ABOUT THIS EXERCISE: Nothing but the line holding "sait, causent des lésions au" and the lines after it, through the end of the records, should be set down, each exactly as it is.

Dataset entries:
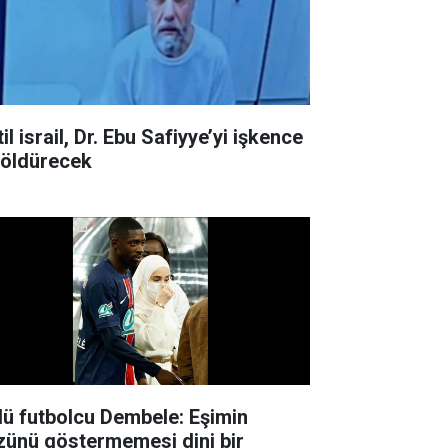
il israil, Dr. Ebu Safiyye’yi işkence
e öldürecek
lü futbolcu Dembele: Eşimin
zünü göstermemesi dini bir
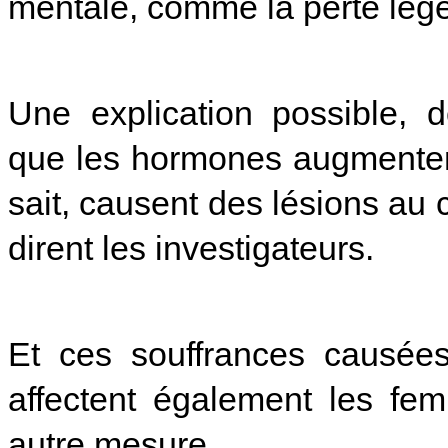
mentale, comme la perte lég
Une explication possible, 
que les hormones augmentent
sait, causent des lésions au
dirent les investigateurs.
Et ces souffrances causée
affectent également les fe
autre mesure.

ANSWER TO THE PROBLEM:
sait, causent des lésions au
dirent les investigateurs.
Et ces souffrances causée
affectent également les fe
autre mesure.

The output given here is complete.